The split outcome underscored the limits of police accountability in a case that has shadowed Franklin County for years. Meade now stands convicted of the lesser offense, but the jurors’ inability to agree on murder forced the judge to declare another mistrial on the more serious count. It was Meade’s second murder trial after an earlier proceeding ended the same way in 2024.

Prosecutors said Goodson was carrying Subway sandwiches and walking into his grandmother’s house when Meade shot him five times in the back on December 4, 2020. Testimony at trial indicated no one else saw Goodson holding a gun. Meade testified that he believed Goodson was armed and turned toward him, and his lawyers argued that he acted lawfully.

The case remained complicated by the lack of video evidence. Franklin County deputies were not equipped with body-worn cameras or dash cameras at the time of the shooting, leaving jurors to weigh conflicting accounts without footage of the encounter. That absence helped fuel protests in Columbus after the shooting and kept attention fixed on how little is sometimes available to test an officer’s version of events.

AI-generated illustration
AI-generated illustration

Goodson’s mother, Tamala Payne, said the verdict brought her family closure and peace after years of seeking accountability. For the family, the reckless-homicide conviction marked a measure of recognition, even as the hung murder count left the most serious question unresolved.

Meade retired from the Franklin County Sheriff’s Department in 2021. On the day of the shooting, he said he was working with a U.S. Marshals Service task-force search for a fugitive, though the Marshals said Goodson was not the person being sought and that Meade was not carrying out a Marshals mission.

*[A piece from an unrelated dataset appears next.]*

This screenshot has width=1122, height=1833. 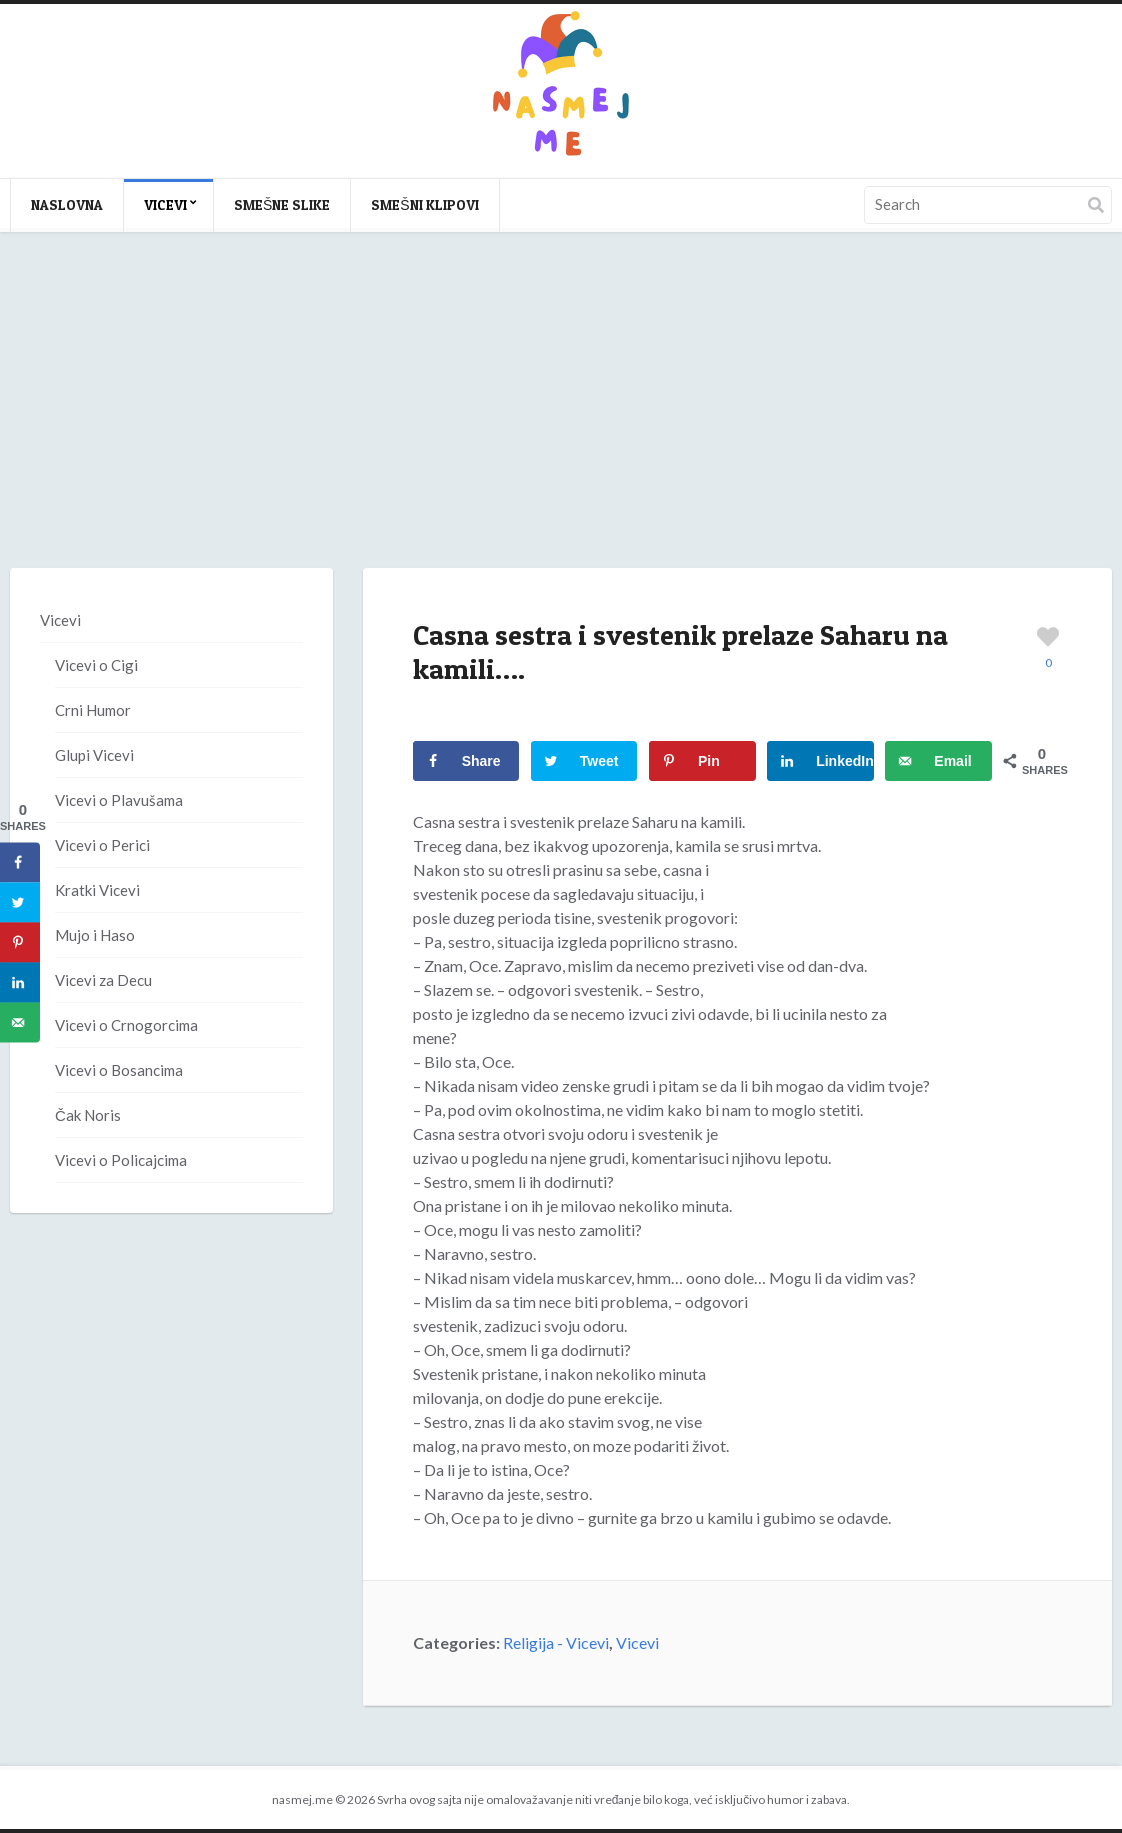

The case has become one of the most closely watched police shooting prosecutions in Ohio, testing how far jurors are willing to go when an officer says he feared for his life and the state says a man was shot from behind while entering home with groceries. The verdict left one charge answered and another still open, a reminder that even after years of litigation and two trials, accountability can still stop short of the highest legal threshold.